The singer is the voice of the people,

and his song is the soul of the land.

So, singer please stay,

and don't go away,

with so many words left to be said.

For a land without song,

can't stand very long,

when the voice of its people is dead.

Stompin' Tom Connors, the Popeye-jawed, true-patriot troubadour, died on Wednesday. He leaves behind a legacy as rich as could ever thought be possible for a folk-music composer. The American badass Johnny Cash boasted that he'd been "everywhere, man," but Connors was his country's rough-cut bard of song, nonpareil – his Canadian content extraordinary and independent of CRTC stipulations.

It was big news in the summer of 2009 when Canada Post slapped the Bud the Spud singer's likeness on its 54-cent sticker. Of course Connors, responsible for The Singer (The Voice of the People) and more than 300 other songs, had left his stamp on the landscape well before then.

In his rock and roll chronicle On a Cold Road, the musician, author and sometimes homesick Dave Bidini wrote, "Tom's voice drew me back across the ocean, and the songs about bobcats and Wilf Carter that I'd once been embarrassed to listen to anchored my identity in a culture where nationhood was everything."

Bidini's embarrassment was not uncommon; the canon of Connors was seen by many as hokey and homespun compared to other country-conscious songwriters such as Gordon Lightfoot or Robbie Robertson. Connors was the uncool stubby in world turning Heineken green – a throwback rube to a once unsophisticated country that had grown cosmopolitan. Connors stayed the course though, and his song-of-place material and sing-along historical markings eventually gained back appreciation.
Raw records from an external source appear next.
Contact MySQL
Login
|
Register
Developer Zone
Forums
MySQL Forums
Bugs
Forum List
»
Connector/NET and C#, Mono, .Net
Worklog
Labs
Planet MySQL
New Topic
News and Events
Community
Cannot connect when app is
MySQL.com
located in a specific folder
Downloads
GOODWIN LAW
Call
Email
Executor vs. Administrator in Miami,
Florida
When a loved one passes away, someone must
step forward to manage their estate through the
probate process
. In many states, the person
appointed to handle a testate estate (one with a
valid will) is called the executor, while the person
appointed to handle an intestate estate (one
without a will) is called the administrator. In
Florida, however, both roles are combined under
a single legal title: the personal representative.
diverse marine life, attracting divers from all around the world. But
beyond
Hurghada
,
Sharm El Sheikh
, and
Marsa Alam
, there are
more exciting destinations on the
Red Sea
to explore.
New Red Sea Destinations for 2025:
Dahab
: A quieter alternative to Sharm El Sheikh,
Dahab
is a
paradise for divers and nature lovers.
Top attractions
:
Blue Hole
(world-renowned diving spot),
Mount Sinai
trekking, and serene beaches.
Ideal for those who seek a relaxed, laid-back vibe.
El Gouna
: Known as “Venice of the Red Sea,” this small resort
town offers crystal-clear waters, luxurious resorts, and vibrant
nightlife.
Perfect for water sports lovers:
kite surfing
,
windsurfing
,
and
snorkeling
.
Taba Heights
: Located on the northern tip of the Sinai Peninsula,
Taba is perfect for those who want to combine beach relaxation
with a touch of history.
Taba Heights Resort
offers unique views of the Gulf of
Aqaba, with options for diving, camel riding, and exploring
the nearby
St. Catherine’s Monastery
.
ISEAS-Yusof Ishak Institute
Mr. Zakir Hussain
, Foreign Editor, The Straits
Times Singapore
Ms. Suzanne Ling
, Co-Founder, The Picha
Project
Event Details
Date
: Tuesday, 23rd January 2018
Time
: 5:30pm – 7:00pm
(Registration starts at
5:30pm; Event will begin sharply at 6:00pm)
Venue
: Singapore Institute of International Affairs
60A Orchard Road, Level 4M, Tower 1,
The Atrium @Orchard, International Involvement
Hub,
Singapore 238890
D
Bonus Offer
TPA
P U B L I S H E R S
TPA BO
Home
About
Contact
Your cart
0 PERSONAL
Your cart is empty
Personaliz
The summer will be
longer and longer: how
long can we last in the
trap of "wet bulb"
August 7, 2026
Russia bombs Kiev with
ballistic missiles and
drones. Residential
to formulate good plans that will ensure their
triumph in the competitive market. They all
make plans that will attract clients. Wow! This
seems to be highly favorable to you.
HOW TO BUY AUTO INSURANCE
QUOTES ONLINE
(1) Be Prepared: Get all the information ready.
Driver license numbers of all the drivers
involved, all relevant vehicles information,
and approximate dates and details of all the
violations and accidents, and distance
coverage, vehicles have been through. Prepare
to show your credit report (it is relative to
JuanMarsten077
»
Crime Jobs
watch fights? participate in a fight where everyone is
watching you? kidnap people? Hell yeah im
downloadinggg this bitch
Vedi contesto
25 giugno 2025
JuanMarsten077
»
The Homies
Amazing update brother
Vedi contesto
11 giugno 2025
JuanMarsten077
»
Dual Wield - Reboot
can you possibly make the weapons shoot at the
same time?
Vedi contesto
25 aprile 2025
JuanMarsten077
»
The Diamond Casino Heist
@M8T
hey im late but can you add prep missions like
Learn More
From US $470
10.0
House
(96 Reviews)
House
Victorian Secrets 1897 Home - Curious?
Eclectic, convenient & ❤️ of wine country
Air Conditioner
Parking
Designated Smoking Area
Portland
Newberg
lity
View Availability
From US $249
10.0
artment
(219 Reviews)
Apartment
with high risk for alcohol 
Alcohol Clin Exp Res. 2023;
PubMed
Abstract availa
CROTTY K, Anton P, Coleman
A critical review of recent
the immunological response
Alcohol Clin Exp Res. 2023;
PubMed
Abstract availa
Nowhere was his idolization more vital than in the minds of younger Canadian songwriters. As noted in the landmark book Have Not Been the Same: The Canrock Renaissance, 1985-1995, Bidini and the artful folk-rockers the Rheostatics, partly empowered by Connors' unwavering home-country boostering, in 1991 released Melville, an album that included Saskatchewan, Northern Wish and a cover of Lightfoot's The Wreck of the Edmund Fitzgerald.

The foreword to Have Not Been the Same is a poem by the Tragically Hip singer-songwriter Gord Downie, who wrote, "Sensitivity happens, and the idea is the more it happens the more it happens more." And so the Rheostatics lead was followed by Downie and others, including Maestro Fresh Wes, the rap star responsible for the cocky maple-blooded declaration, "Because I'm from Canada, don't think I'm an amateur."

In a posthumously released letter, Connors wrote that he was passing torch, "to help keep the Maple Leaf flying high, and be the Patriot Canada needs now and in the future." Connors is gone, but not really at all – the land is strong with song and northern pros, no small credit to him and his dogged heavy lifting.